● Task:
A faithful, word-for-word transcription of all the data is what is needed.

──────── Study material ────────

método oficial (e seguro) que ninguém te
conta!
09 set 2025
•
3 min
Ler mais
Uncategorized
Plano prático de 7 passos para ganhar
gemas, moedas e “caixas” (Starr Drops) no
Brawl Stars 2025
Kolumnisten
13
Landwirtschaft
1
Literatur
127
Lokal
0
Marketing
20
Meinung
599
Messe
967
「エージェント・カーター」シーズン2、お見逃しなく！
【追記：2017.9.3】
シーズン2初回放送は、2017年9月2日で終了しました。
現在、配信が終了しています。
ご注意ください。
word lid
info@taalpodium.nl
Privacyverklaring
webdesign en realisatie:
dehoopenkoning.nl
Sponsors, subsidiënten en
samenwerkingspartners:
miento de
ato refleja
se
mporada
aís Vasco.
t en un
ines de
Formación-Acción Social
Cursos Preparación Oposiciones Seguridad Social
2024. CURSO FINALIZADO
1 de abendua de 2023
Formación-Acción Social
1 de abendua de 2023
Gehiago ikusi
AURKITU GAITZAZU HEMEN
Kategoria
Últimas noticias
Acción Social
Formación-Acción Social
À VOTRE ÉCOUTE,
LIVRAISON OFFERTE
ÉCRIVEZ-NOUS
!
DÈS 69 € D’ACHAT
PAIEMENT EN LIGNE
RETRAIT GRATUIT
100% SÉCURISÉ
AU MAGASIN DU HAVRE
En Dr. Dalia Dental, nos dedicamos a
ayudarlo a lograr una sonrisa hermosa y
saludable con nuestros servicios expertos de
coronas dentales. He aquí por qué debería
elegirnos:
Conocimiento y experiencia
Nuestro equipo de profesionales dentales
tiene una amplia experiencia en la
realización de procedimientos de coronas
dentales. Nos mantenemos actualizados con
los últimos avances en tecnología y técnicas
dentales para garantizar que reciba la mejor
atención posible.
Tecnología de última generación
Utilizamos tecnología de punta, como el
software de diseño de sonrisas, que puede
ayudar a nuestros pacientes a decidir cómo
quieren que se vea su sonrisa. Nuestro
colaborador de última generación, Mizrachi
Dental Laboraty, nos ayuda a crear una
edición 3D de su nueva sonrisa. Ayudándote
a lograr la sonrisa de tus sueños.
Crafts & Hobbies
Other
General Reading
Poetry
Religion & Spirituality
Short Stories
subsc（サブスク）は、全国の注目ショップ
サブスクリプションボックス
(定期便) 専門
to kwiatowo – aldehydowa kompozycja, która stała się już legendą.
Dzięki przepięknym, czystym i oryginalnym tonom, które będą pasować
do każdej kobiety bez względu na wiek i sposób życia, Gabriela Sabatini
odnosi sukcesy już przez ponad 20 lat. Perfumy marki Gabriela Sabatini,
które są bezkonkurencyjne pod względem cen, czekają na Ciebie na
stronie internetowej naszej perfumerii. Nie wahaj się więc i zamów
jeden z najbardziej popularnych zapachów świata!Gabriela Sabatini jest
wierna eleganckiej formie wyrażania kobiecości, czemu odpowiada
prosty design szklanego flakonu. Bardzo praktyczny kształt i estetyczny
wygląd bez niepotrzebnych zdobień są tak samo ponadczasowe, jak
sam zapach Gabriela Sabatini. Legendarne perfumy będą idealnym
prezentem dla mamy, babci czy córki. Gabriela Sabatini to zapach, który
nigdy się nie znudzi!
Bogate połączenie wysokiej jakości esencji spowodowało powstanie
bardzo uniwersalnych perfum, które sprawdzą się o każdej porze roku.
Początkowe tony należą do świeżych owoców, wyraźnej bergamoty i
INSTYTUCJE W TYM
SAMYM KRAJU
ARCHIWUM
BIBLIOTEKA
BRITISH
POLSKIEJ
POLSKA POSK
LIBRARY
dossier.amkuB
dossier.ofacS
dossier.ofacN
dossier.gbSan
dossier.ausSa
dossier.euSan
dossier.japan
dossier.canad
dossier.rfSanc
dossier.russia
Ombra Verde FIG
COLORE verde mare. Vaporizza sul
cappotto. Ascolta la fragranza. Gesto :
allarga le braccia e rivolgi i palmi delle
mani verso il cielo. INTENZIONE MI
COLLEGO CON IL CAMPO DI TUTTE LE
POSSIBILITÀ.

────────

● Answer to this exercise:
método oficial (e seguro) que ninguém te
conta!
09 set 2025
•
3 min
Ler mais
Uncategorized
Plano prático de 7 passos para ganhar
gemas, moedas e “caixas” (Starr Drops) no
Brawl Stars 2025
Kolumnisten
13
Landwirtschaft
1
Literatur
127
Lokal
0
Marketing
20
Meinung
599
Messe
967
「エージェント・カーター」シーズン2、お見逃しなく！
【追記：2017.9.3】
シーズン2初回放送は、2017年9月2日で終了しました。
現在、配信が終了しています。
ご注意ください。
word lid
info@taalpodium.nl
Privacyverklaring
webdesign en realisatie:
dehoopenkoning.nl
Sponsors, subsidiënten en
samenwerkingspartners:
miento de
ato refleja
se
mporada
aís Vasco.
t en un
ines de
Formación-Acción Social
Cursos Preparación Oposiciones Seguridad Social
2024. CURSO FINALIZADO
1 de abendua de 2023
Formación-Acción Social
1 de abendua de 2023
Gehiago ikusi
AURKITU GAITZAZU HEMEN
Kategoria
Últimas noticias
Acción Social
Formación-Acción Social
À VOTRE ÉCOUTE,
LIVRAISON OFFERTE
ÉCRIVEZ-NOUS
!
DÈS 69 € D’ACHAT
PAIEMENT EN LIGNE
RETRAIT GRATUIT
100% SÉCURISÉ
AU MAGASIN DU HAVRE
En Dr. Dalia Dental, nos dedicamos a
ayudarlo a lograr una sonrisa hermosa y
saludable con nuestros servicios expertos de
coronas dentales. He aquí por qué debería
elegirnos:
Conocimiento y experiencia
Nuestro equipo de profesionales dentales
tiene una amplia experiencia en la
realización de procedimientos de coronas
dentales. Nos mantenemos actualizados con
los últimos avances en tecnología y técnicas
dentales para garantizar que reciba la mejor
atención posible.
Tecnología de última generación
Utilizamos tecnología de punta, como el
software de diseño de sonrisas, que puede
ayudar a nuestros pacientes a decidir cómo
quieren que se vea su sonrisa. Nuestro
colaborador de última generación, Mizrachi
Dental Laboraty, nos ayuda a crear una
edición 3D de su nueva sonrisa. Ayudándote
a lograr la sonrisa de tus sueños.
Crafts & Hobbies
Other
General Reading
Poetry
Religion & Spirituality
Short Stories
subsc（サブスク）は、全国の注目ショップ
サブスクリプションボックス
(定期便) 専門
to kwiatowo – aldehydowa kompozycja, która stała się już legendą.
Dzięki przepięknym, czystym i oryginalnym tonom, które będą pasować
do każdej kobiety bez względu na wiek i sposób życia, Gabriela Sabatini
odnosi sukcesy już przez ponad 20 lat. Perfumy marki Gabriela Sabatini,
które są bezkonkurencyjne pod względem cen, czekają na Ciebie na
stronie internetowej naszej perfumerii. Nie wahaj się więc i zamów
jeden z najbardziej popularnych zapachów świata!Gabriela Sabatini jest
wierna eleganckiej formie wyrażania kobiecości, czemu odpowiada
prosty design szklanego flakonu. Bardzo praktyczny kształt i estetyczny
wygląd bez niepotrzebnych zdobień są tak samo ponadczasowe, jak
sam zapach Gabriela Sabatini. Legendarne perfumy będą idealnym
prezentem dla mamy, babci czy córki. Gabriela Sabatini to zapach, który
nigdy się nie znudzi!
Bogate połączenie wysokiej jakości esencji spowodowało powstanie
bardzo uniwersalnych perfum, które sprawdzą się o każdej porze roku.
Początkowe tony należą do świeżych owoców, wyraźnej bergamoty i
INSTYTUCJE W TYM
SAMYM KRAJU
ARCHIWUM
BIBLIOTEKA
BRITISH
POLSKIEJ
POLSKA POSK
LIBRARY
dossier.amkuB
dossier.ofacS
dossier.ofacN
dossier.gbSan
dossier.ausSa
dossier.euSan
dossier.japan
dossier.canad
dossier.rfSanc
dossier.russia
Ombra Verde FIG
COLORE verde mare. Vaporizza sul
cappotto. Ascolta la fragranza. Gesto :
allarga le braccia e rivolgi i palmi delle
mani verso il cielo. INTENZIONE MI
COLLEGO CON IL CAMPO DI TUTTE LE
POSSIBILITÀ.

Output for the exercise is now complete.